■ What this task involves ■
An exact copy of the listing is required, with its pictures removed.

%%

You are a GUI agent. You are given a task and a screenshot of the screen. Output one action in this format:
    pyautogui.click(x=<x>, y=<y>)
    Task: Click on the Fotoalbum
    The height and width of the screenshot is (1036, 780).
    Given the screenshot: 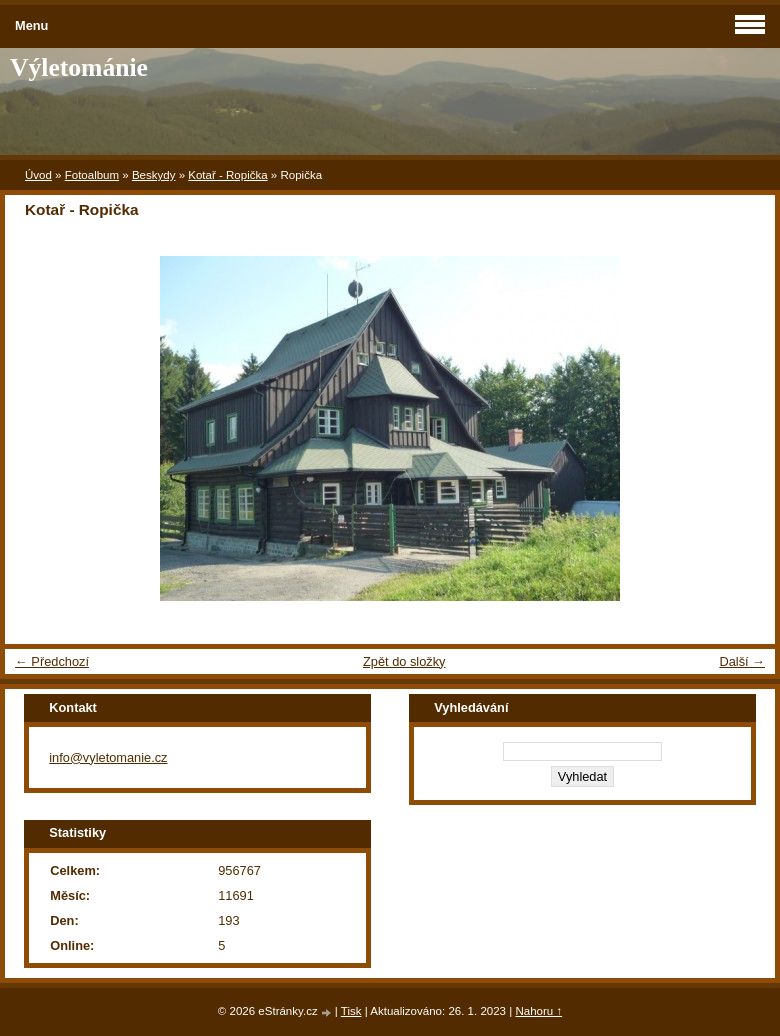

%%

■ Answer below ■
You are a GUI agent. You are given a task and a screenshot of the screen. Output one action in this format:
    pyautogui.click(x=<x>, y=<y>)
    Task: Click on the Fotoalbum
    The height and width of the screenshot is (1036, 780).
    Given the screenshot: 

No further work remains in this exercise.